The problem> Nothing in the records below should be altered in the copy, although the pictures must be left out.

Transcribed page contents
□ □ □ □ □ □ □

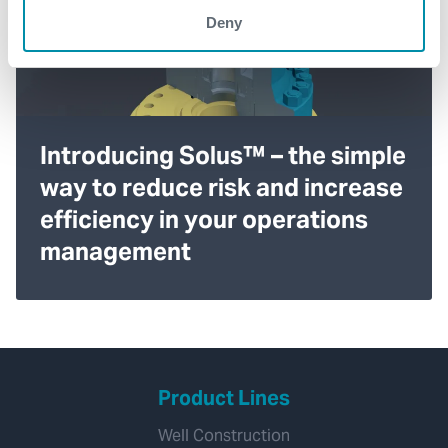
Deny
Introducing Solus™ – the simple
way to reduce risk and increase
efficiency in your operations
management
Product Lines
Well Construction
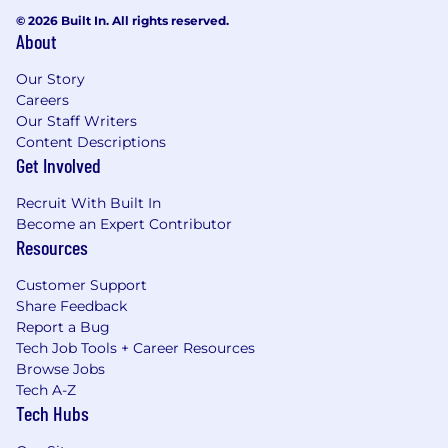
© 2026 Built In. All rights reserved.
About
Our Story
Careers
Our Staff Writers
Content Descriptions
Get Involved
Recruit With Built In
Become an Expert Contributor
Resources
Customer Support
Share Feedback
Report a Bug
Tech Job Tools + Career Resources
Browse Jobs
Tech A-Z
Tech Hubs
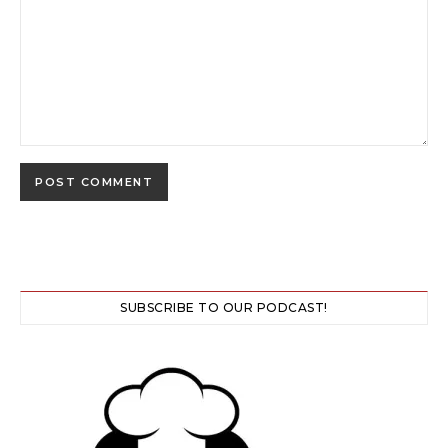
SUBSCRIBE TO OUR PODCAST!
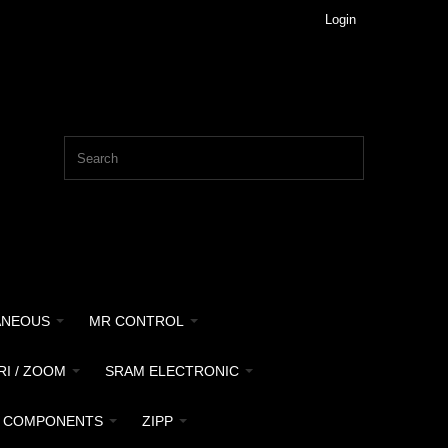
Login
ANEOUS
MR CONTROL
RI / ZOOM
SRAM ELECTRONIC
 COMPONENTS
ZIPP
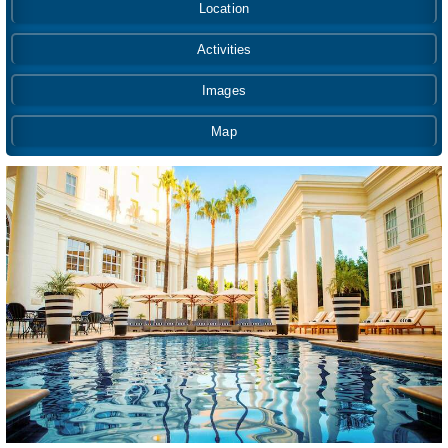
Location
Activities
Images
Map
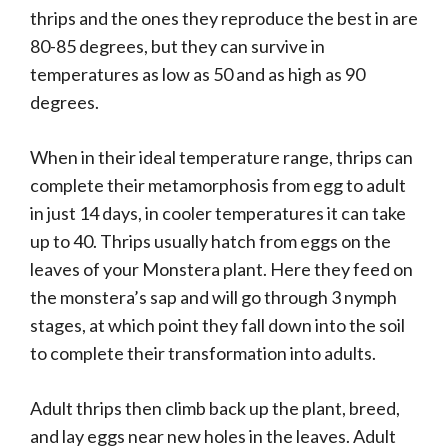
thrips and the ones they reproduce the best in are
80-85 degrees, but they can survive in
temperatures as low as 50 and as high as 90
degrees.
When in their ideal temperature range, thrips can
complete their metamorphosis from egg to adult
in just 14 days, in cooler temperatures it can take
up to 40. Thrips usually hatch from eggs on the
leaves of your Monstera plant. Here they feed on
the monstera’s sap and will go through 3 nymph
stages, at which point they fall down into the soil
to complete their transformation into adults.
Adult thrips then climb back up the plant, breed,
and lay eggs near new holes in the leaves. Adult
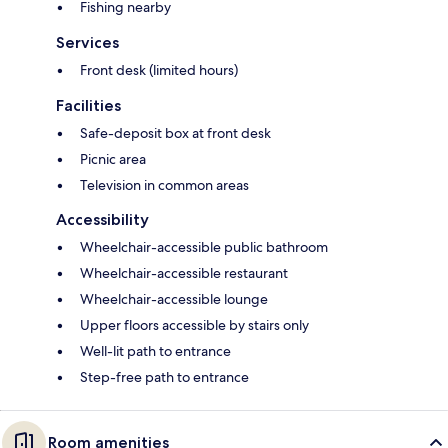
Fishing nearby
Services
Front desk (limited hours)
Facilities
Safe-deposit box at front desk
Picnic area
Television in common areas
Accessibility
Wheelchair-accessible public bathroom
Wheelchair-accessible restaurant
Wheelchair-accessible lounge
Upper floors accessible by stairs only
Well-lit path to entrance
Step-free path to entrance
Room amenities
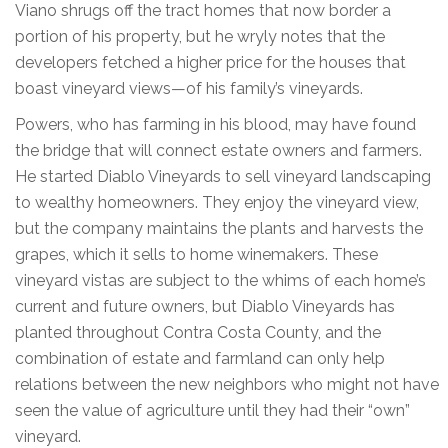
Viano shrugs off the tract homes that now border a
portion of his property, but he wryly notes that the
developers fetched a higher price for the houses that
boast vineyard views—of his family’s vineyards.
Powers, who has farming in his blood, may have found
the bridge that will connect estate owners and farmers.
He started Diablo Vineyards to sell vineyard landscaping
to wealthy homeowners. They enjoy the vineyard view,
but the company maintains the plants and harvests the
grapes, which it sells to home winemakers. These
vineyard vistas are subject to the whims of each home’s
current and future owners, but Diablo Vineyards has
planted throughout Contra Costa County, and the
combination of estate and farmland can only help
relations between the new neighbors who might not have
seen the value of agriculture until they had their “own”
vineyard.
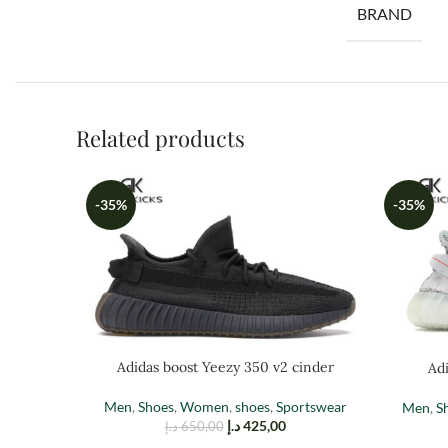
BRAND
Related products
-35%
-35%
Adidas boost Yeezy 350 v2 cinder
Adi
Men
,
Shoes
,
Women
,
shoes
,
Sportswear
Men
,
S
د.إ
425,00
د.إ
650,00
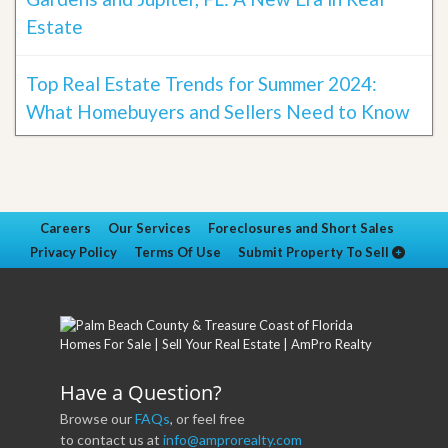
Estate
Top Real Estate Trends for Summer 2024:
What Homebuyers and Sellers Need to Know
Careers
Our Services
Foreclosures and Short Sales
Privacy Policy
Terms Of Use
Submit Property To Sell
Have a Question?
Browse our
FAQs
, or feel free
to contact us at
info@amprorealty.com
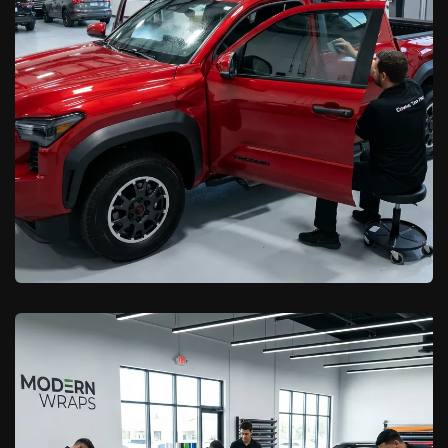
Learn More

California Car Pros
Ceramic Window Tint vs. Standard
Tint in Palmdale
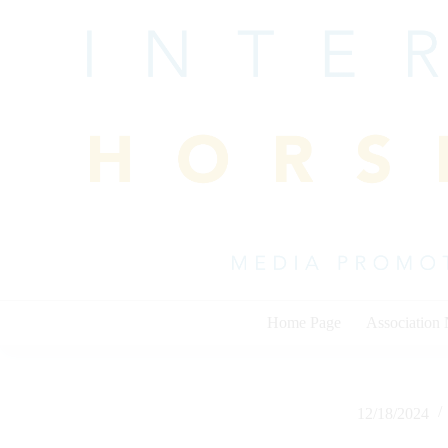
Skip
to
content
Home Page
Association
12/18/2024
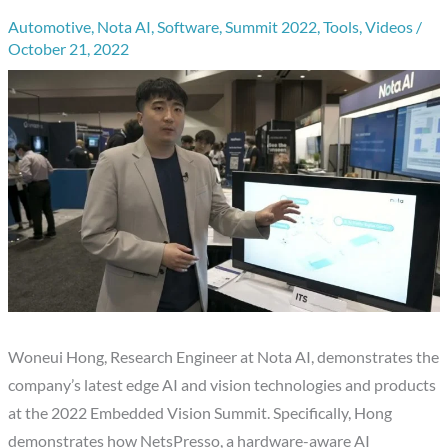
Automotive
,
Nota AI
,
Software
,
Summit 2022
,
Tools
,
Videos
/
October 21, 2022
Woneui Hong, Research Engineer at Nota AI, demonstrates the
company’s latest edge AI and vision technologies and products
at the 2022 Embedded Vision Summit. Specifically, Hong
demonstrates how NetsPresso, a hardware-aware AI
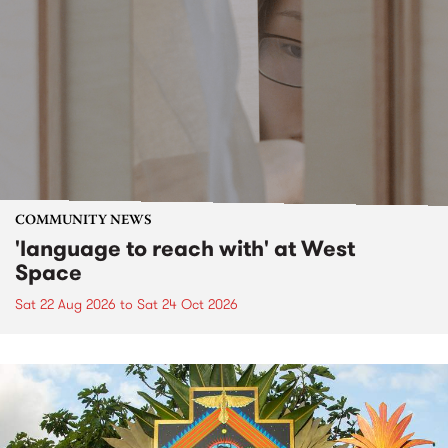
COMMUNITY NEWS
'language to reach with' at West
Space
Sat 22 Aug 2026
to
Sat 24 Oct 2026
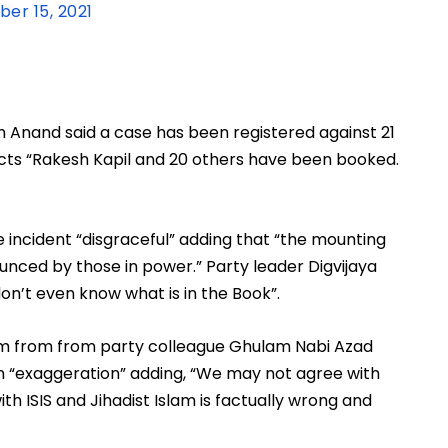
er 15, 2021
Anand said a case has been registered against 21 
cts “Rakesh Kapil and 20 others have been booked. 
incident “disgraceful” adding that “the mounting 
ounced by those in power.” Party leader Digvijaya 
don’t even know what is in the Book”. 
ism from from party colleague Ghulam Nabi Azad 
an “exaggeration” adding, “We may not agree with 
th ISIS and Jihadist Islam is factually wrong and 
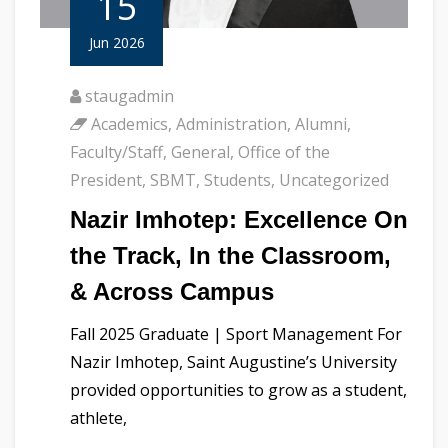
15
Jun 2026
staugadmin
Academics
,
Administration
,
Alumni
,
Faculty/Staff
,
General
,
Office of the
President
,
SBMT
,
Students
,
Uncategorized
Nazir Imhotep: Excellence On
the Track, In the Classroom,
& Across Campus
Fall 2025 Graduate | Sport Management For
Nazir Imhotep, Saint Augustine’s University
provided opportunities to grow as a student,
athlete,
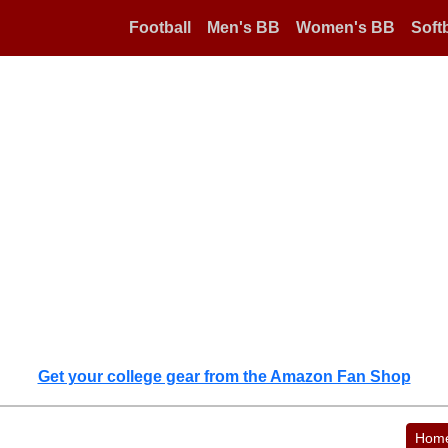
Football
Men's BB
Women's BB
Softb
Get your college gear from the Amazon Fan Shop
Hom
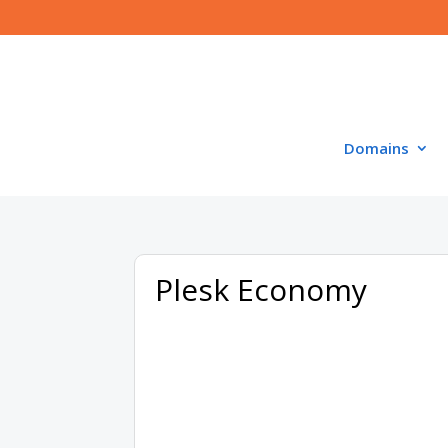
Domains
Plesk Economy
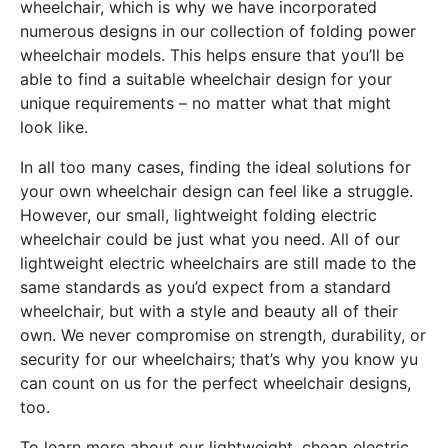
wheelchair, which is why we have incorporated
numerous designs in our collection of folding power
wheelchair models. This helps ensure that you’ll be
able to find a suitable wheelchair design for your
unique requirements – no matter what that might
look like.
In all too many cases, finding the ideal solutions for
your own wheelchair design can feel like a struggle.
However, our small, lightweight folding electric
wheelchair could be just what you need. All of our
lightweight electric wheelchairs are still made to the
same standards as you’d expect from a standard
wheelchair, but with a style and beauty all of their
own. We never compromise on strength, durability, or
security for our wheelchairs; that’s why you know yu
can count on us for the perfect wheelchair designs,
too.
To learn more about our lightweight, cheap electric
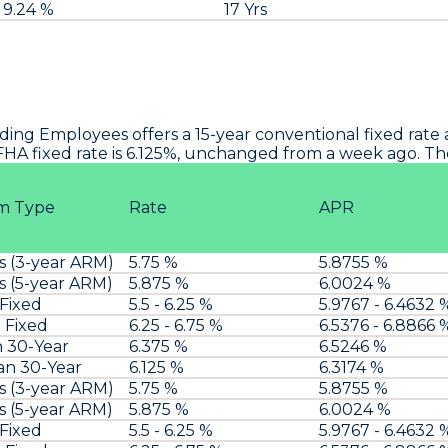
9.24 %
17 Yrs
lding Employees
offers a 15-year conventional fixed rate
 FHA fixed rate is 6.125%, unchanged from a week ago. The
m Type
Rate
APR
s (3-year ARM)
5.75 %
5.8755 %
s (5-year ARM)
5.875 %
6.0024 %
 Fixed
5.5 - 6.25 %
5.9767 - 6.4632 
 Fixed
6.25 - 6.75 %
6.5376 - 6.8866 
n 30-Year
6.375 %
6.5246 %
an 30-Year
6.125 %
6.3174 %
s (3-year ARM)
5.75 %
5.8755 %
s (5-year ARM)
5.875 %
6.0024 %
 Fixed
5.5 - 6.25 %
5.9767 - 6.4632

□ □ □ □ □ □ □

Exercise response>
Deny
Introducing Solus™ – the simple
way to reduce risk and increase
efficiency in your operations
management
Product Lines
Well Construction
© 2026 Built In. All rights reserved.
About
Our Story
Careers
Our Staff Writers
Content Descriptions
Get Involved
Recruit With Built In
Become an Expert Contributor
Resources
Customer Support
Share Feedback
Report a Bug
Tech Job Tools + Career Resources
Browse Jobs
Tech A-Z
Tech Hubs
SUBSCRIBE TO OUR PODCAST!
Login
ANEOUS
MR CONTROL
RI / ZOOM
SRAM ELECTRONIC
 COMPONENTS
ZIPP
Location
Activities
Images
Map
thrips and the ones they reproduce the best in are
80-85 degrees, but they can survive in
temperatures as low as 50 and as high as 90
degrees.
When in their ideal temperature range, thrips can
complete their metamorphosis from egg to adult
in just 14 days, in cooler temperatures it can take
up to 40. Thrips usually hatch from eggs on the
leaves of your Monstera plant. Here they feed on
the monstera’s sap and will go through 3 nymph
stages, at which point they fall down into the soil
to complete their transformation into adults.
Adult thrips then climb back up the plant, breed,
and lay eggs near new holes in the leaves. Adult
Fishing nearby
Services
Front desk (limited hours)
Facilities
Safe-deposit box at front desk
Picnic area
Television in common areas
Accessibility
Wheelchair-accessible public bathroom
Wheelchair-accessible restaurant
Wheelchair-accessible lounge
Upper floors accessible by stairs only
Well-lit path to entrance
Step-free path to entrance
Room amenities
Viano shrugs off the tract homes that now border a
portion of his property, but he wryly notes that the
developers fetched a higher price for the houses that
boast vineyard views—of his family’s vineyards.
Powers, who has farming in his blood, may have found
the bridge that will connect estate owners and farmers.
He started Diablo Vineyards to sell vineyard landscaping
to wealthy homeowners. They enjoy the vineyard view,
but the company maintains the plants and harvests the
grapes, which it sells to home winemakers. These
vineyard vistas are subject to the whims of each home’s
current and future owners, but Diablo Vineyards has
planted throughout Contra Costa County, and the
combination of estate and farmland can only help
relations between the new neighbors who might not have
seen the value of agriculture until they had their “own”
vineyard.
BRAND
Related products
-35%
-35%
Adidas boost Yeezy 350 v2 cinder
Adi
Men
,
Shoes
,
Women
,
shoes
,
Sportswear
Men
,
S
د.إ
425,00
د.إ
650,00
Estate
Top Real Estate Trends for Summer 2024:
What Homebuyers and Sellers Need to Know
Careers
Our Services
Foreclosures and Short Sales
Privacy Policy
Terms Of Use
Submit Property To Sell
Have a Question?
Browse our
FAQs
, or feel free
to contact us at
info@amprorealty.com
Learn More

California Car Pros
Ceramic Window Tint vs. Standard
Tint in Palmdale
Skip
to
content
Home Page
Association
12/18/2024
Automotive
,
Nota AI
,
Software
,
Summit 2022
,
Tools
,
Videos
/
October 21, 2022
Woneui Hong, Research Engineer at Nota AI, demonstrates the
company’s latest edge AI and vision technologies and products
at the 2022 Embedded Vision Summit. Specifically, Hong
demonstrates how NetsPresso, a hardware-aware AI
COMMUNITY NEWS
'language to reach with' at West
Space
Sat 22 Aug 2026
to
Sat 24 Oct 2026
er 15, 2021
Anand said a case has been registered against 21 
cts “Rakesh Kapil and 20 others have been booked. 
incident “disgraceful” adding that “the mounting 
ounced by those in power.” Party leader Digvijaya 
don’t even know what is in the Book”. 
ism from from party colleague Ghulam Nabi Azad 
an “exaggeration” adding, “We may not agree with 
th ISIS and Jihadist Islam is factually wrong and 
15
Jun 2026
staugadmin
Academics
,
Administration
,
Alumni
,
Faculty/Staff
,
General
,
Office of the
President
,
SBMT
,
Students
,
Uncategorized
Nazir Imhotep: Excellence On
the Track, In the Classroom,
& Across Campus
Fall 2025 Graduate | Sport Management For
Nazir Imhotep, Saint Augustine’s University
provided opportunities to grow as a student,
athlete,
Football
Men's BB
Women's BB
Softb
Get your college gear from the Amazon Fan Shop
Hom
Domains
Plesk Economy
wheelchair, which is why we have incorporated
numerous designs in our collection of folding power
wheelchair models. This helps ensure that you’ll be
able to find a suitable wheelchair design for your
unique requirements – no matter what that might
look like.
In all too many cases, finding the ideal solutions for
your own wheelchair design can feel like a struggle.
However, our small, lightweight folding electric
wheelchair could be just what you need. All of our
lightweight electric wheelchairs are still made to the
same standards as you’d expect from a standard
wheelchair, but with a style and beauty all of their
own. We never compromise on strength, durability, or
security for our wheelchairs; that’s why you know yu
can count on us for the perfect wheelchair designs,
too.
To learn more about our lightweight, cheap electric
9.24 %
17 Yrs
lding Employees
offers a 15-year conventional fixed rate
 FHA fixed rate is 6.125%, unchanged from a week ago. The
m Type
Rate
APR
s (3-year ARM)
5.75 %
5.8755 %
s (5-year ARM)
5.875 %
6.0024 %
 Fixed
5.5 - 6.25 %
5.9767 - 6.4632 
 Fixed
6.25 - 6.75 %
6.5376 - 6.8866 
n 30-Year
6.375 %
6.5246 %
an 30-Year
6.125 %
6.3174 %
s (3-year ARM)
5.75 %
5.8755 %
s (5-year ARM)
5.875 %
6.0024 %
 Fixed
5.5 - 6.25 %
5.9767 - 6.4632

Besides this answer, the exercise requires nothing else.